Friday, March 20th, 2020

Anne-Marie – Birthday

Anne Marie is just going to bring us a birthday gift on our birthday to our birthday party on our birthday with a birthday gift. (It’s not actually our birthday)

Katie Gill: Just because you’ve found a bunch of fun sound effects on your keyboard doesn’t mean that you have to use ALL of them during the verses.

Michael Hong: It’s bold, it’s brash, it has the energy of a funhouse covered in streamers and candles and blown up to double its size. That’s to say, “Birthday” could have been a hell of an event if it didn’t feel so self-serving and artificial, like you were attending the event of someone who only invited you because they knew you’d bring a good gift.

Alfred Soto: The enervated vocal and blah beats suggests self-congratulation at 2 a.m. when your friends have gone home but you’re still drunk.

Kayla Beardslee: One of those pop songs that exists in a strange vacuum of competency and pointlessness. Who is this for — who wants to hear a successful pop star lie about not being able to afford their rent? If you want to shout about yourself (which isn’t inherently bad: we all need self-esteem boosts now and then), at least do it over a less basic beat. And don’t constantly remind your ex that “I ain’t thinkin’ ’bout you” when you’re the one who keeps unconvincingly referring back to the breakup (“I won’t cry about you anymore”; “Whatever I can do to get my mind off you”). I guess every year from now on has to begin with a posturingly pink anthem about mindless consumption. Maybe I hate this “7 Rings” aesthetic because it tries to have the best (eh… the most) of both worlds — the stereotypically feminine vs. the one-dimensionally bitchy and competitive — without ever looking for nuance. Women be bratty, amirite, but it’s fine because they’re sticking to their pretty pink gender norms and not threatening us. Although light-hearted tracks like “Birthday” aren’t required to comment on femininity/fame/other deeper concepts, the song is hollow and self-centered even when grading on a curve: stripped down, all that’s really there is a celebrity demanding money and attention, in a tone that’s not nearly joking enough.

Joshua Lu: At first glance, “Birthday” is a bold affirmation of Anne-Marie’s right to be young, stupid, and horny that I can’t believe Bebe Rexha didn’t cowrite.
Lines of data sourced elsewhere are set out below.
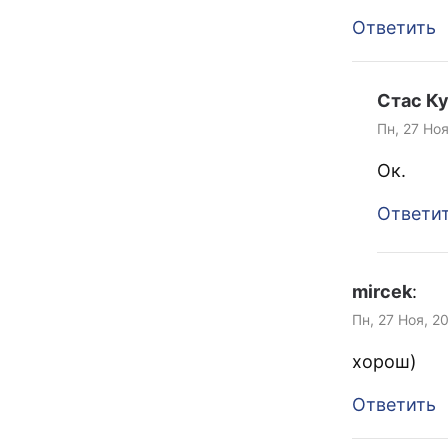
Ответить
Стас К
Пн, 27 Ноя
Ок.
Ответи
mircek
:
Пн, 27 Ноя, 2
хорош)
Ответить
But there’s an underlying sadness to “Birthday” that makes these histrionic festivities feel forced, best exemplified by that contradictory statement of “Now I ain’t thinkin’ ’bout you.” The heartbreak she’s desperately fleeing gives her recklessness not justification, but purpose. Part of me wishes she left this aspect out — a party song doesn’t need tragic backstory, and isn’t necessarily stronger with one — but it makes sense; rarely is a party felt without some lingering sense of sorrow.
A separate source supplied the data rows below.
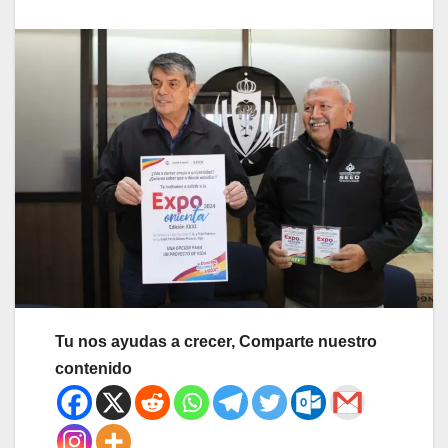
Tu nos ayudas a crecer, Comparte nuestro
contenido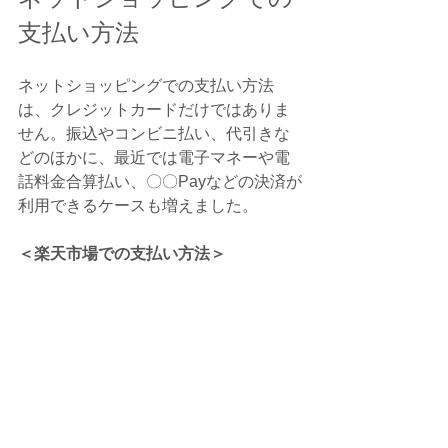
支払い方法
ネットショッピングでの支払い方法
は、クレジットカードだけではありま
せん。振込やコンビニ払い、代引きな
どのほかに、最近では電子マネーや電
話料金合算払い、〇〇Payなどの決済が
利用できるケースも増えました。
＜楽天市場での支払い方法＞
Kylo Nocom: A grotesque blend of SOPHIE sound design and more conventionally obnoxious trap-pop. Yet who doesn’t love causing some shit on their birthday? Anne-Marie has a fine addition to the annoying party-girl canon of pop, slotting in nicely as a substitute for Melanie Martinez’s “Pity Party” post-cancellation.

Jacob Sujin Kuppermann: There are so many specific choices being made here in the lyrics and the production (especially Anne-Marie’s vocal production) and I hate every single one of them. This sounds like a Target ad from hell.

Leah Isobel: [hits bong] Dude, birthdays are, like, liminal spaces… they’re concentrated 24-hour blasts of solemn reflection and consumeristic hedonism. It makes total sense that people start to hate them and wanna get drunk and make stupid decisions. It’s, like, who even enjoys their birthday in 2020? [coughs] Like, bro. Anne-Marie’s singing about feeling heartbroken on a day that’s supposed to be a celebration of her life. She’s fucking-…. she’s like, “I’m supposed to be happy but all I can think about are my dumb decisions and regrets! And I can’t even pay my rent!” Oh, sorry, I’m hogging this. [passes bong] But like… do you think she even pays rent? Like, I know popstars are people too and stuff but you’d think she, like, bought her own place by now or something. “Look at me, give me money” is a pretty direct summary of what it’s like to be a pop artist but in this context it feels more pandering than, like, honest. It’s like, yeah, we know birthdays are shit, but that doesn’t mean it feels good to listen to an adult basically have a tantrum on record, no matter how catchy it is. Can I see that again? [hits bong] What do you mean it’s just a pop song?